GRÜNE nach dem Schlagloch-Winter: "Erhalt vor Neubau" - Landkreis ohne Nachhaltigkeits-Kompass

Die seit über 50 Jahren gesperrte ehemalige Staatsstraße zwischen Jägerhaus und Steinheidel

Ulrike Kahl, Kreisvorsitzende der Erzgebirgs-GRÜNEN

Eis und Schnee sind geschmolzen, nun wird allerorts auf den Straßen des Erzgebirgskreises das Ausmaß an Schlaglöchern sichtbar. An zahlreichen Stellen im Kreisgebiet weisen Warnschilder auf die Straßenschäden hin. Neben Geschwindigkeitsbegrenzungen mussten sogar vollständige Sperrrungen veranlasst werden. Eine fianle Schadensbilanz steht noch aus. Sicher ist nur, dass viel Geld für die Reparatur benötigt wird. 

Die GRÜNEN fordern daher, dass beim Straßennetz die Prämisse "Erhalt vor Neubau" gilt.

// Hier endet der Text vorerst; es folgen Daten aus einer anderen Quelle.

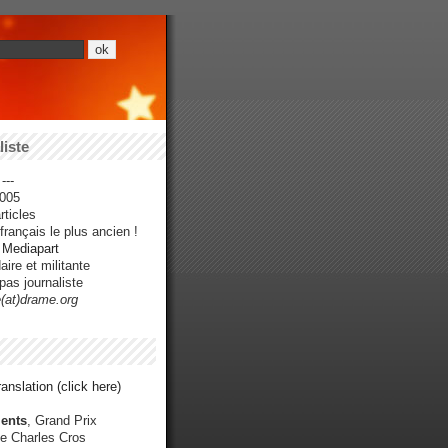
iste
---
005
ticles
rançais le plus ancien !
r Mediapart
ire et militante
pas journaliste
e(at)drame.org
anslation (click here)
ents
, Grand Prix
e Charles Cros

„Angesichts der großen Herausforderungen beim Erhalt der schon bestehenden Straßen, ist es für uns erzgebirgische GRÜNE völlig unverständlich, dass das Landratsamt den Bau ganz neuer Kreisstraßen vorantreibt“, so Ulrike Kahl, Kreisrätin der GRÜNEN.

So will die Landkreisverwaltung u. a. die seit über 50 Jahren gesperrte ehemalige Staatsstraße zwischen Jägerhaus und Steinheidel grundlegend ausbauen, verbreitern und für den öffentlichen Verkehr öffnen. Dies wurde in der Sitzung des Technischen Ausschusses Ende Januar bekannt.

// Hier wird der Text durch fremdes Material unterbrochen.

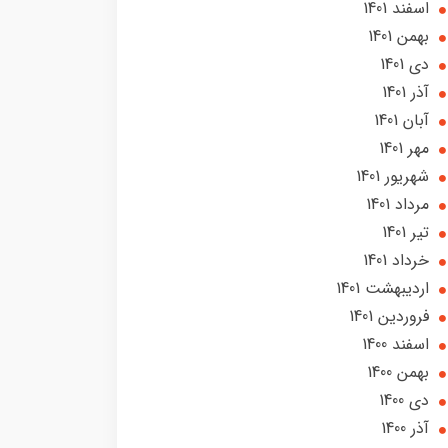
اسفند 1401
بهمن 1401
دی 1401
آذر 1401
آبان 1401
مهر 1401
شهریور 1401
مرداد 1401
تير 1401
خرداد 1401
ارديبهشت 1401
فروردین 1401
اسفند 1400
بهمن 1400
دی 1400
آذر 1400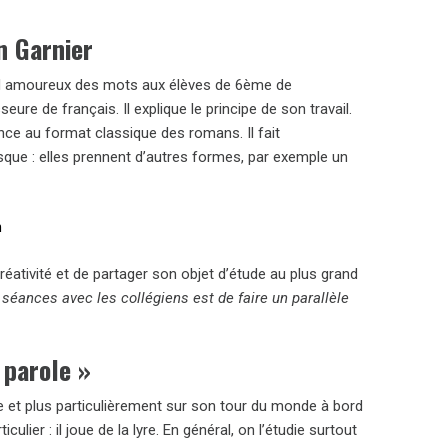
n Garnier
and amoureux des mots aux élèves de 6ème de
re de français. Il explique le principe de son travail.
rence au format classique des romans. Il fait
que : elles prennent d’autres formes, par exemple un
n
réativité et de partager son objet d’étude au plus grand
 séances avec les collégiens est de faire un parallèle
a parole
»
hée et plus particulièrement sur son tour du monde à bord
lier : il joue de la lyre. En général, on l’étudie surtout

Der Freistaat selbst wollte diese ungenutzte Straße mangels Bedarf einziehen und dem Sachsenforst überlassen. Dagegen intervenierte der Landkreis, der jetzt das Eigentum an der Straße übernommen hat.

„Aus unserer Sicht sprechen die komplizierte Topografie, der fehlende Bedarf, unkalkulierbare Unterhaltskosten und der damit verbundene Eingriff in den Naturhauhalt gegen den Ausbau des Waldweges", so Kahl weiter. 

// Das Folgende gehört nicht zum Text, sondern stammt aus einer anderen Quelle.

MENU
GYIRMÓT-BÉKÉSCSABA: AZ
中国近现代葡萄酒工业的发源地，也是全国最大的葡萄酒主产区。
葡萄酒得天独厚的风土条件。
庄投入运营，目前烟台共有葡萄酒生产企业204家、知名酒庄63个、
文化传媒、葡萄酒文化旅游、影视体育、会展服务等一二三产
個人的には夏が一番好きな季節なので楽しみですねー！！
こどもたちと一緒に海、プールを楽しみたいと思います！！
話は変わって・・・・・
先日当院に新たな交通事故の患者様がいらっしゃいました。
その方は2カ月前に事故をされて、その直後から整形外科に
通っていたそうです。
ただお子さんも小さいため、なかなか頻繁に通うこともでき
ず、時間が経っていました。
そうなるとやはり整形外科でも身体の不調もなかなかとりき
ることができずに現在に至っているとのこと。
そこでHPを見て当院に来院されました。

"Nach unserer Auffassung wäre die beste Lösung, wenn ihn der Sachsenforst übernimmt, für seine Zwecke befestigt und für Rettungsfahrzeuge öffnet, die so einen Shortcut zu den Kliniken Erlabrunn hätten."

Die GRÜNEN sehen sich durch die Auffassung der Staatsregierung bestätigt, wie aus einer Antwort auf eine Anfrage des GRÜNEN Landtagsabgeordneten Volkmar Zschocke vor zwei Jahren hervorging:

Die Erlangung eines Baurechts schätzte sie als kompliziert ein, da die jetzige Trasse gewachsene Waldstrukturen durchquert und auch alle Fragen der Entwässerung ungeklärt seien. Die Ausbaumaßnahme würde einen deutlichen Eingriff in diese Strukturen bedeuten, so das Wirtschaftsministerium.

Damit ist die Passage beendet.